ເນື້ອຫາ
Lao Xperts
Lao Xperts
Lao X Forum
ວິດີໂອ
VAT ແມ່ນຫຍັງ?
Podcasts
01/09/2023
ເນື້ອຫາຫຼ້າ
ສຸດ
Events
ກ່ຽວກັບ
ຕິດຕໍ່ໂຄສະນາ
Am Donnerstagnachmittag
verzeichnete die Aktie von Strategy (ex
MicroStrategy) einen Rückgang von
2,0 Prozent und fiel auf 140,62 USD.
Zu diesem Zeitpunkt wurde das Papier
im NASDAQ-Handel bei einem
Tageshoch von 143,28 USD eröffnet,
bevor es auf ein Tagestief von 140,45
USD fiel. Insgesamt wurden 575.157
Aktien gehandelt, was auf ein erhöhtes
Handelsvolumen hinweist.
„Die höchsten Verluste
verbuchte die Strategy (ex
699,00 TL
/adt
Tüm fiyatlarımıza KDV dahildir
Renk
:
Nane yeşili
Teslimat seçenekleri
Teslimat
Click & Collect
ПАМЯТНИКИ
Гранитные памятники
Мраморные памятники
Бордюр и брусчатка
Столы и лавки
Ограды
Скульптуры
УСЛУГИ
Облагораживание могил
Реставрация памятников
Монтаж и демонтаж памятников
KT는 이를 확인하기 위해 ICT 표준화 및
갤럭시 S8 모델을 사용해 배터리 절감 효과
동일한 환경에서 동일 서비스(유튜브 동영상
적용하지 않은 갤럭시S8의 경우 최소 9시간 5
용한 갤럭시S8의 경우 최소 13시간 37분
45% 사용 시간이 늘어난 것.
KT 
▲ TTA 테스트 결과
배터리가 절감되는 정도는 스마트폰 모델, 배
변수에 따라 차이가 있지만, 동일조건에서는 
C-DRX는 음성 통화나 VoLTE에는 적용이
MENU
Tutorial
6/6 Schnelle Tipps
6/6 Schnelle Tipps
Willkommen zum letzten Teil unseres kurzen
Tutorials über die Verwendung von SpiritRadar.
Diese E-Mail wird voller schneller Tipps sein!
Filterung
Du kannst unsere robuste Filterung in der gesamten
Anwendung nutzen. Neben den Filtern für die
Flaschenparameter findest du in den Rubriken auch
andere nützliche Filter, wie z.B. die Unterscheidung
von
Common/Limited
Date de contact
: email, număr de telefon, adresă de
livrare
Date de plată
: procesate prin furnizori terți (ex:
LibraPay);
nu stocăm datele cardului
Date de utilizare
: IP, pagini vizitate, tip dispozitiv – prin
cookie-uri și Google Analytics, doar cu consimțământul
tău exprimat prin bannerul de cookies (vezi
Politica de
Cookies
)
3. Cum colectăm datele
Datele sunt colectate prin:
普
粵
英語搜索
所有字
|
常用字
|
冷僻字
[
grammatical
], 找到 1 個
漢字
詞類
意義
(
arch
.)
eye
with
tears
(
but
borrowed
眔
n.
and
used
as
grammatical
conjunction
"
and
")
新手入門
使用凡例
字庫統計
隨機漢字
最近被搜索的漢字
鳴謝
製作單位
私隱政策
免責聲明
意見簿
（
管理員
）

Task statement: Copy out each line of the material above that holds the word "Filterung".

Final answer:
Filterung
Du kannst unsere robuste Filterung in der gesamten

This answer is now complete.